Read the records below. Copy each line where the string "arcebispo" occurs.
··· Data supplied
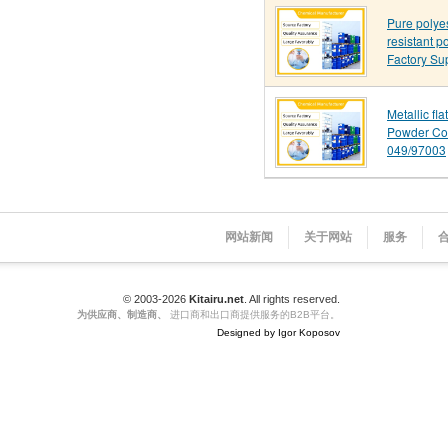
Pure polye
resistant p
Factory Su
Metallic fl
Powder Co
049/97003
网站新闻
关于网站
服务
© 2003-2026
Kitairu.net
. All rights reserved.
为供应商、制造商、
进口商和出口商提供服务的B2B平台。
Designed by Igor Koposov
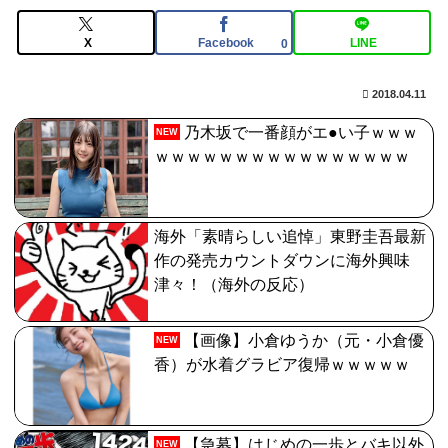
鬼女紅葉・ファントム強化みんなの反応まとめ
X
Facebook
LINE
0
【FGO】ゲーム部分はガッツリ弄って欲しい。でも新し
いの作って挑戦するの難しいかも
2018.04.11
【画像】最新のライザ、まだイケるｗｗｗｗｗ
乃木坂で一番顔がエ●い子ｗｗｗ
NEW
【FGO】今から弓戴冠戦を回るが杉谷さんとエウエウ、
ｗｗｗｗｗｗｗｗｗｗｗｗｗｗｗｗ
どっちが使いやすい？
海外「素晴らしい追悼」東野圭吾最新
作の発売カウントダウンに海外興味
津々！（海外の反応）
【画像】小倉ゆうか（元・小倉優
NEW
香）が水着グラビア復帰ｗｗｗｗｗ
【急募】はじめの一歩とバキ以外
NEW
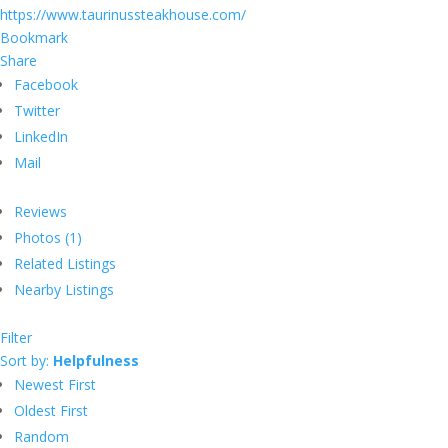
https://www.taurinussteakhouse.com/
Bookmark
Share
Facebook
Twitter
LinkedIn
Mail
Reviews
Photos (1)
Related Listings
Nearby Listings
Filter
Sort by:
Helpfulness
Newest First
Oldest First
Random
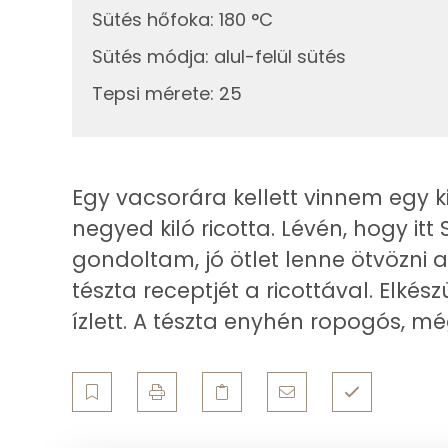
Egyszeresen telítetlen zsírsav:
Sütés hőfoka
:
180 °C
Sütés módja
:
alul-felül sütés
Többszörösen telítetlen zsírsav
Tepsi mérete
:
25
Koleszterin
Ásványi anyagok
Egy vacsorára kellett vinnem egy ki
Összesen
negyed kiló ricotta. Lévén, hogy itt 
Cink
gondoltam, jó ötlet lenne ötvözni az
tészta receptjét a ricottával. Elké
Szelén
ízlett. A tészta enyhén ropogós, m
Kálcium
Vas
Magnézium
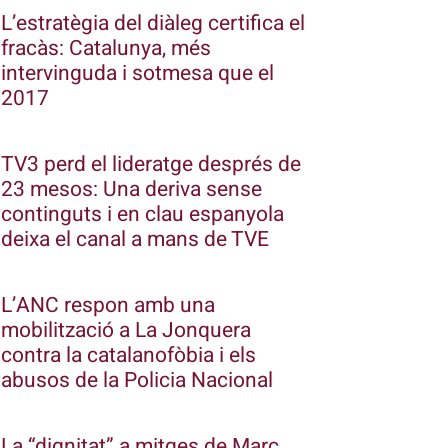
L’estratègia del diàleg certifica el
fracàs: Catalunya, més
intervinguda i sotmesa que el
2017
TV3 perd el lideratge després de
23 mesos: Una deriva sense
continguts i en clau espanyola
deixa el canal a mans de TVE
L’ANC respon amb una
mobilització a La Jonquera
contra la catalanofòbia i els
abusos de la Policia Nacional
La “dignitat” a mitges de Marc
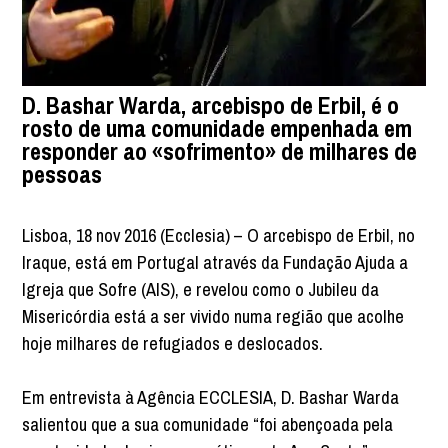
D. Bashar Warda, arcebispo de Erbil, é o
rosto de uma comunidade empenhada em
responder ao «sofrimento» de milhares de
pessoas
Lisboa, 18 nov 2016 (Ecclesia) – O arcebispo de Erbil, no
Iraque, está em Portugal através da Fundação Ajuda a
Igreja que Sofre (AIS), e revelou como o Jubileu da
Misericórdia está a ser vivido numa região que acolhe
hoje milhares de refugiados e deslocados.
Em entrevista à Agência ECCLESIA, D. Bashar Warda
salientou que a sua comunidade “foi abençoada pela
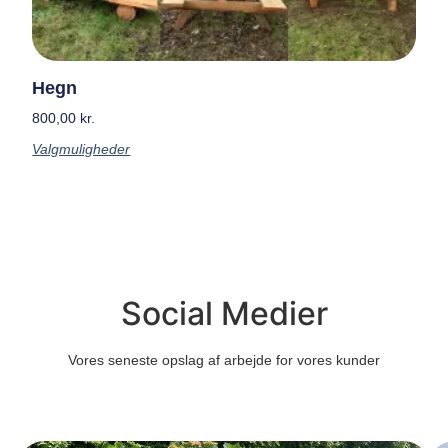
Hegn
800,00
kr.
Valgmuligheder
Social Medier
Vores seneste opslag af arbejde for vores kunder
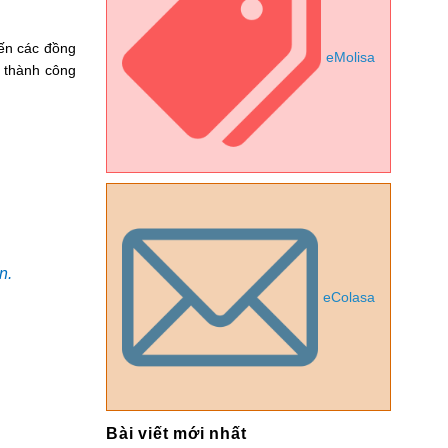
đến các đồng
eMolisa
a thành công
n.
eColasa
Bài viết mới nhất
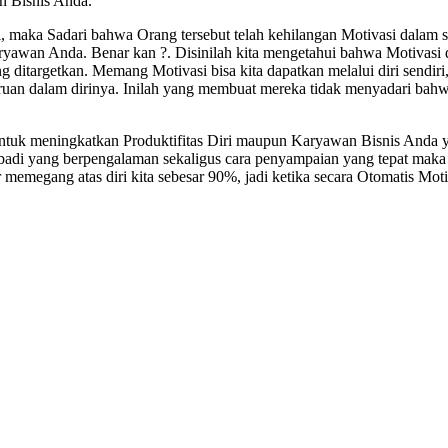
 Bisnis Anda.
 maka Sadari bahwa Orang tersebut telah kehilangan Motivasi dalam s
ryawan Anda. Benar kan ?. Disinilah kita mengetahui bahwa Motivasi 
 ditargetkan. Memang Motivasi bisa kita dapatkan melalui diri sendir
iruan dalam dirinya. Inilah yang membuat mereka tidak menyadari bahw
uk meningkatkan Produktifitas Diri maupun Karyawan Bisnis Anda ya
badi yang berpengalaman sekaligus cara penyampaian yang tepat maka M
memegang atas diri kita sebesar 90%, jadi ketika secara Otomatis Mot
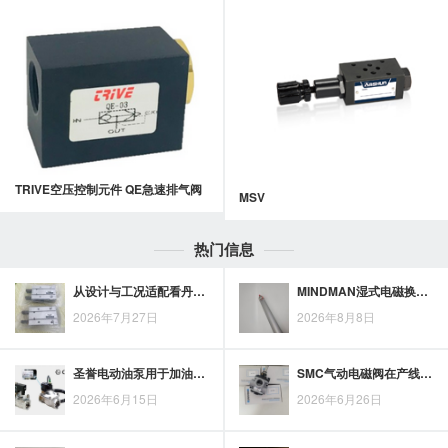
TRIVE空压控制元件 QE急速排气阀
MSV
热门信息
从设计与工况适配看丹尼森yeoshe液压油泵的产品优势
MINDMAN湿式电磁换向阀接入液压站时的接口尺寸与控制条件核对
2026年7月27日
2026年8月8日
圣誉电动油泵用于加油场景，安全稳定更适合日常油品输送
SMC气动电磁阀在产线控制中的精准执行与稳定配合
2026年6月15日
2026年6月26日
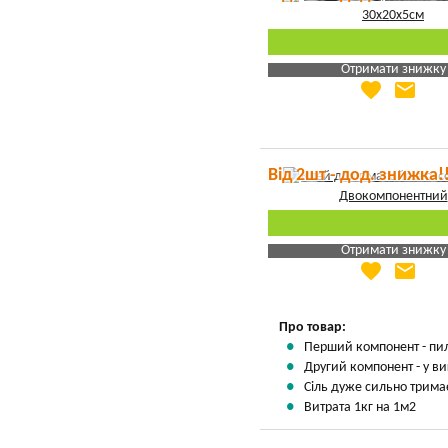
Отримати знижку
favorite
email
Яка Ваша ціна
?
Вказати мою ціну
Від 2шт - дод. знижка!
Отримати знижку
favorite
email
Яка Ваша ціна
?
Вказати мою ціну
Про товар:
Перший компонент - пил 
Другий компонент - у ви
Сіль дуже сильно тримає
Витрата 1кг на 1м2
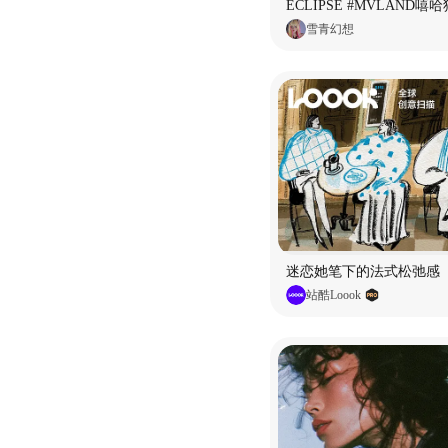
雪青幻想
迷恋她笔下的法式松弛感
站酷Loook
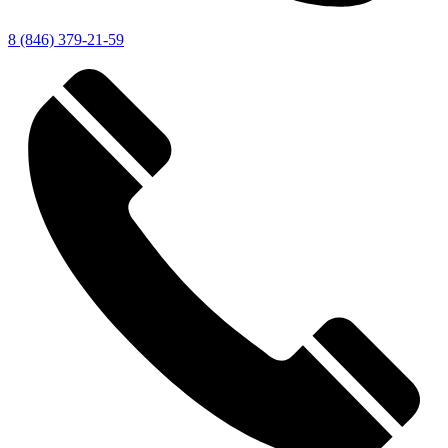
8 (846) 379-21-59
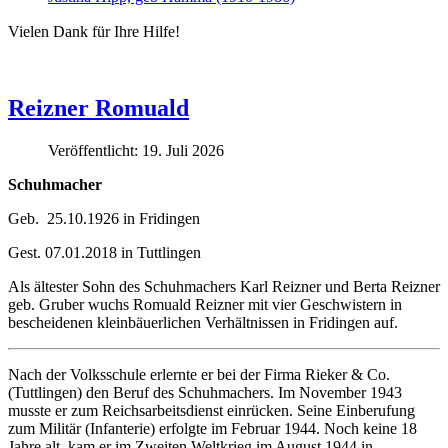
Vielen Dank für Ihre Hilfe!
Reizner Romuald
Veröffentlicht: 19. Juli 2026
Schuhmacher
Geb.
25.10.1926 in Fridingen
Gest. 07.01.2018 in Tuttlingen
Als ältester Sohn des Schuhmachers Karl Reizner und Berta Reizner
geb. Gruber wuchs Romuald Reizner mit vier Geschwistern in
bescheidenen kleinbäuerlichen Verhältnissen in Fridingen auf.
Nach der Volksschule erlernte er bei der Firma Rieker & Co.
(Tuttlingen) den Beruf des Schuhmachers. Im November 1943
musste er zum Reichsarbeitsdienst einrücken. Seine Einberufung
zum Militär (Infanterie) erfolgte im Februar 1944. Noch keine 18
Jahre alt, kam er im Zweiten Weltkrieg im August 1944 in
······
··· Data supplied
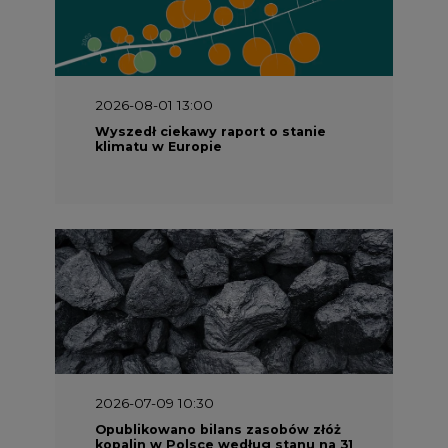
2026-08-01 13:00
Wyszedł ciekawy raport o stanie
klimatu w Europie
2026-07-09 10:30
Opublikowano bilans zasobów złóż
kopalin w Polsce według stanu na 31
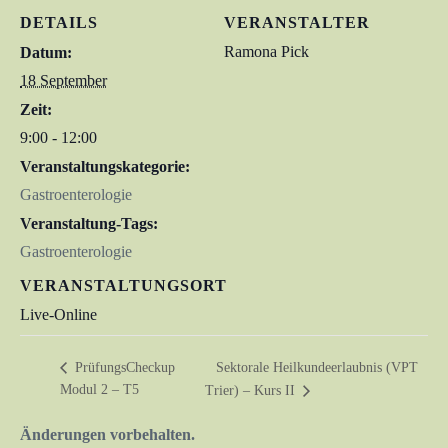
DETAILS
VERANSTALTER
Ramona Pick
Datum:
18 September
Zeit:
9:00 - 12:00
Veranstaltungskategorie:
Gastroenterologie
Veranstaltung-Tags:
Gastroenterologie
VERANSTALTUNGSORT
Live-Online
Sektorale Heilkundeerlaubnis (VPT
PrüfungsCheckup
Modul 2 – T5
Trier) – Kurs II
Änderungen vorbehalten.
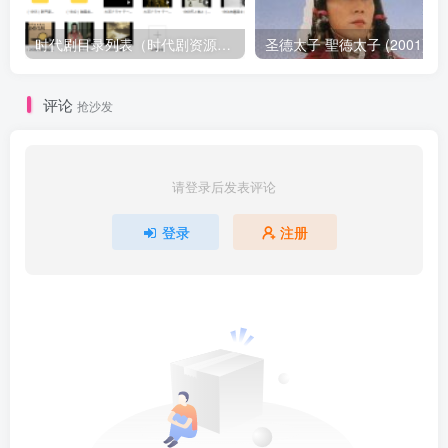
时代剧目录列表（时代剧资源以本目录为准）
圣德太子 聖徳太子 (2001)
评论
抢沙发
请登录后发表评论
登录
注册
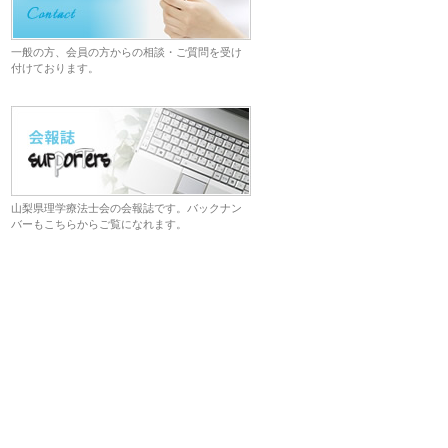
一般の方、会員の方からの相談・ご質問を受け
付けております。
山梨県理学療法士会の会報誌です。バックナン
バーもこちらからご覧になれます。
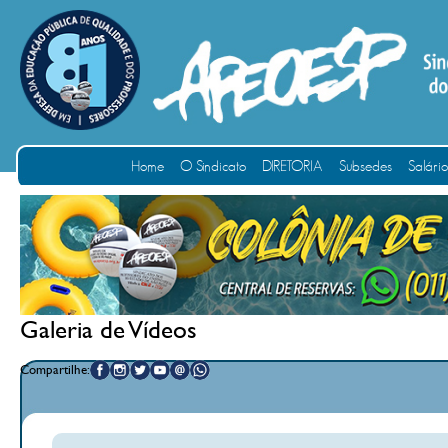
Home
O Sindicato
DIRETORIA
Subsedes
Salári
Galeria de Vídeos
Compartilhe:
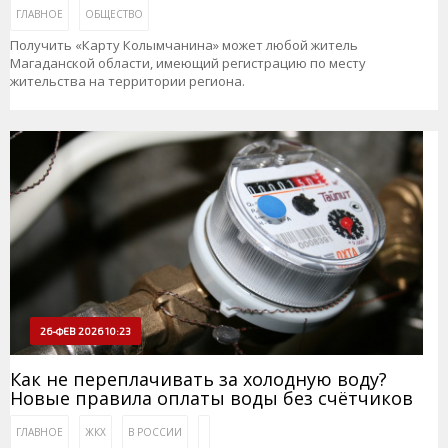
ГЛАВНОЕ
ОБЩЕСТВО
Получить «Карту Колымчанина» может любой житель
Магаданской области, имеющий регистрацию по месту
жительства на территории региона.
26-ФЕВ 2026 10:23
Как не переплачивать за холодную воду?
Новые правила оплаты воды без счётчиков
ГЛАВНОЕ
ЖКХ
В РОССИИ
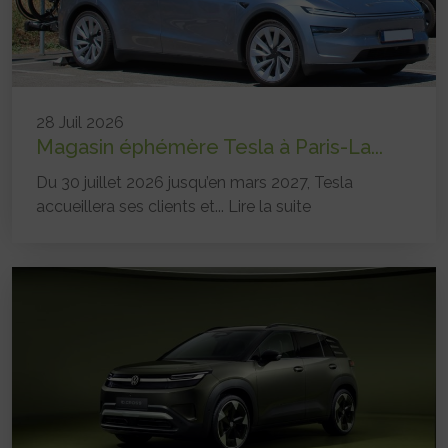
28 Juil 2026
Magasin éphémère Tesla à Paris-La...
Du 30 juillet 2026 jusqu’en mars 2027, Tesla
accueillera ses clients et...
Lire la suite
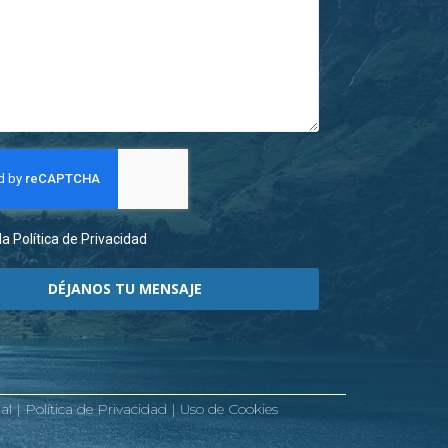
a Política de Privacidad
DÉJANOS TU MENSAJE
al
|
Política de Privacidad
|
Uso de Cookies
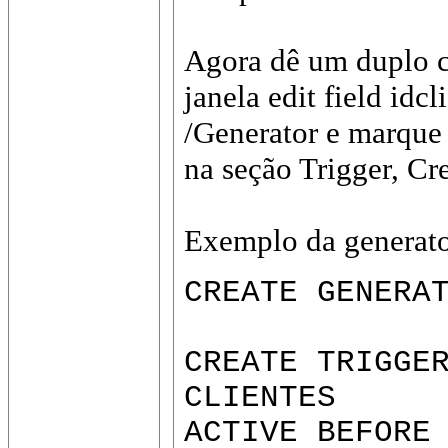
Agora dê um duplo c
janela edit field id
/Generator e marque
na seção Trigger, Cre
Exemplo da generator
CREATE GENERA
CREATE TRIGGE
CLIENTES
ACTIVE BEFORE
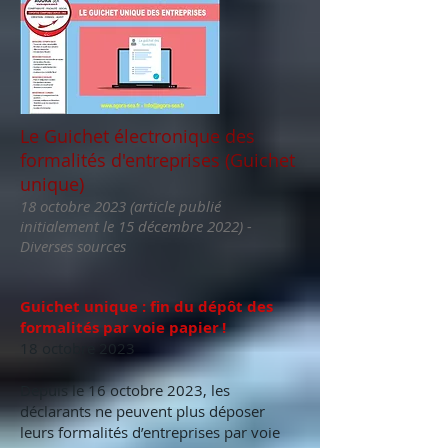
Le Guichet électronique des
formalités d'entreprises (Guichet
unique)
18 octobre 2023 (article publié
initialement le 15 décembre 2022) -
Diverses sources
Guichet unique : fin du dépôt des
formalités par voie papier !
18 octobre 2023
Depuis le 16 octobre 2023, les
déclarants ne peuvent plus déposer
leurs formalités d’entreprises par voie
······
Result of this task:
D. Bashar Warda, arcebispo de Erbil, é o
Lisboa, 18 nov 2016 (Ecclesia) – O arcebispo de Erbil, no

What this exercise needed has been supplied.